Last week, Magistrate Judge Maughmer issued an order in Goans Acquisition, Inc. v. Merchant Solutions, LLC, No. 12-00539, 2013 WL 5408460 (W.D. Mo. Sept. 26, 2013) tackling a popular class action topic these days: To what extent does an unaccepted Rule 68 Offer of Judgment moot a putative class action claim? Although the Supreme Court dodged this ultimate question under the FLSA context in Genesis (read about our previous posts about that case its aftermath here, here, and here), in Goans, Judge Maughmer held that Goans’ claim under the Telephone Consumer Protection Act (“TCPA”), both on an individual and class basis, was mooted by the unaccepted offer.  Slip op. at  *3 ( “Most federal circuits have found that an offer of judgment that would provide all the relief a plaintiff requests (or is entitled to) has the effect of mooting the action even if the offer is not accepted.”)  The court did, however, find that plaintiff’s conversion claim was not addressed by the defendant’s Rule 68 offer and therefore survived a motion to dismiss.

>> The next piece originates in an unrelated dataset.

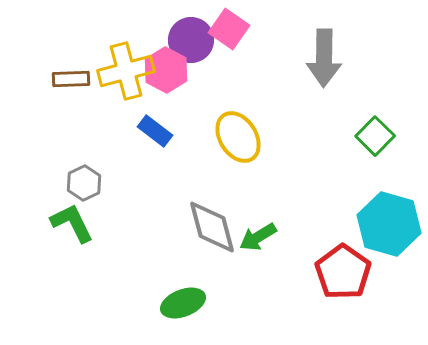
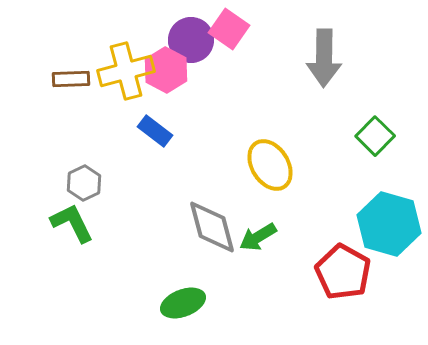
yellow ellipse: moved 32 px right, 28 px down
red pentagon: rotated 6 degrees counterclockwise
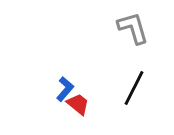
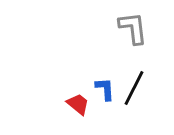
gray L-shape: rotated 9 degrees clockwise
blue L-shape: moved 40 px right; rotated 45 degrees counterclockwise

There are a couple of interesting aspects to this decision worth discussing.  First, while the court did not cite the Supreme Court’s recent decision in Genesis, it is the first post-Genesis case in the 8th Circuit which holds that an unaccepted Rule 68 offer can moot a putative class claim prior to class certification.  Here, the court relied upon the Seventh Circuit’s decision in Damasco v. Clearwater Corp., 662 F.3d 891, 896 (7th Cir. 2011) and found that a finding of mootness was appropriate and not prejudicial to a putative class because the case had been pending for over two and half years before the offer of judgment was tendered, which in the court’s view was “more than enough time [for plaintiff] to have compiled a record to support class certification.”  Slip op. at *7.

Further, with respect to the operation of Rule 68 offers and particular relief sought, the plaintiff argued that their TCPA claim was not moot because the offer did not address the injunctive relief requested; specifically, a preliminary and permanent injunction from all unsolicited fax transmissions.  The court noted that “while the argument has some superficial appeal,” because the injunctive relief requested was outside the court’s jurisdiction (the statute did not authorize such “an unlimited prophylactic prohibition”) the failure of the offer of judgment to specifically address the claim was meaningless.  Slip op at *4-5, citing Jones v. CBE Group, Inc., 215 F.R.D. 558 (D.Minn.2003).